After a year or so of this, I stepped up to the big leagues: The Columbus Dispatch. Ohio's Greatest Home Newspaper. Since I had been delivering in the Strawberry Farms neighborhood for so long, I jumped at the chance to pick up a newspaper route that had become available in the same area. It seemed like a no-brainer: I already knew the route, and now people actually wanted what I was leaving on their porch. And really, it was a good job for a kid to have. I learned about responsibility, punctuality, and depth perception. I also learned exactly how much busting up someones screen door would cost you, and that some people are really particular about people walking across their lawns in the winter. This is also where I learned that not all cats fit into the stereotype of standoffish and snobby. Some cats come running when they see you, and will follow you for blocks if they think you may have a piece of PopTart to share.
My dad and I were discussing this first job just the other day, and how much it may have helped shape the direction my life took. In a minor part, there was the college scholarship that helped send me to the school I wanted to go to, but even more so I had the opportunity to buy my first computer. A 386 DX IBM clone. With four whole megs of RAM. Does anyone want to guess what I shelled out for that, back in 1992? Without this income, there's no way we would have been able to afford a computer at our house in 1992. When you're young and waking up every morning at 5:30 to throw newspapers on people's porches, it's hard to think that what you're doing has any lasting effect on your life, but that job definitely did.
The paper route has affected me in other, more negative ways as well. I think it's a fair statement to say that anyone who attended college has experienced, for many years after leaving college, dreams in which they're in school and realize on the day of the final exam that you were enrolled in a class that you never attended. Long-term paperboys have a similar dream where they're back on their old route, with that bag slung over their shoulders, and they can't remember who they should deliver to and which house gets skipped. It's every bit as terrifying.

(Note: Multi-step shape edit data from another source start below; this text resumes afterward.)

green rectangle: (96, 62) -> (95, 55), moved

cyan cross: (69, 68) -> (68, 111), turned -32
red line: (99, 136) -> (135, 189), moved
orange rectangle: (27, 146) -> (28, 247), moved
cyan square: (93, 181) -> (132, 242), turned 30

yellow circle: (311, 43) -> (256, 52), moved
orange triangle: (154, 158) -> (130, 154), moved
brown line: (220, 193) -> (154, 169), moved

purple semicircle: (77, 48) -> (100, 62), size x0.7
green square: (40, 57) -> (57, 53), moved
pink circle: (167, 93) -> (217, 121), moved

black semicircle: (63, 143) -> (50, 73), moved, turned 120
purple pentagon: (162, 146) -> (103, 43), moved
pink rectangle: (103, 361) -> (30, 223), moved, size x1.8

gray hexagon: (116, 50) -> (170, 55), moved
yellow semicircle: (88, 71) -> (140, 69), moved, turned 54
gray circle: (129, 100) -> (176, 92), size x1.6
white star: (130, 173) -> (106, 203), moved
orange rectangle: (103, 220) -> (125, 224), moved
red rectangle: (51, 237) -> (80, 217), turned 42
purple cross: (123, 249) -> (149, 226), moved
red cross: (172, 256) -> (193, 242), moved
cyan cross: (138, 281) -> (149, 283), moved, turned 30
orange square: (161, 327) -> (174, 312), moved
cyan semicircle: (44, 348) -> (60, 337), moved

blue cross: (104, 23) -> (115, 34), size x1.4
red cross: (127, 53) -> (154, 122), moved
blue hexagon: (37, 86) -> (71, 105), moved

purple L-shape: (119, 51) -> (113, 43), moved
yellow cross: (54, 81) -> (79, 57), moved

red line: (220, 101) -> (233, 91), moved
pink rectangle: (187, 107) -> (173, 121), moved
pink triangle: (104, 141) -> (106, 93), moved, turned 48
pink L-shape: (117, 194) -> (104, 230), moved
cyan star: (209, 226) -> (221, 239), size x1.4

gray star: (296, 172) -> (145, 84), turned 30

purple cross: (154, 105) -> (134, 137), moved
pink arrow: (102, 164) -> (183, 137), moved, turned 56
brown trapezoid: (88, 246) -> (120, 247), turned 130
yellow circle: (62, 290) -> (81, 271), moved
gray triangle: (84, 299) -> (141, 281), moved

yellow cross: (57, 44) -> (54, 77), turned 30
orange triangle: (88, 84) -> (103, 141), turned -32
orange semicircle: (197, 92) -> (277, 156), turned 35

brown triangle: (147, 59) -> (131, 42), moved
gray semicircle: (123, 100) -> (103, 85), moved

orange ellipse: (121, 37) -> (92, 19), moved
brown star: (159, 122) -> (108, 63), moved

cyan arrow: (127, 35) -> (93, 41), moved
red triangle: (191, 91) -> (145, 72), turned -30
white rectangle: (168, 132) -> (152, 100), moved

So while babysitting and yard work wasn't really my area of expertise, my five year stint as a paperboy was a big part of my adolescence that I look back on fondly. From what I understand, The Columbus Dispatch doesn't directly employ kids for paper delivery anymore, and while I understand why it kind of makes me sad. I like the idea that there's a kid out there at 5:30 in the morning, going through the same drudgery that I went through, in order to earn a little cash to work toward something that will change his life.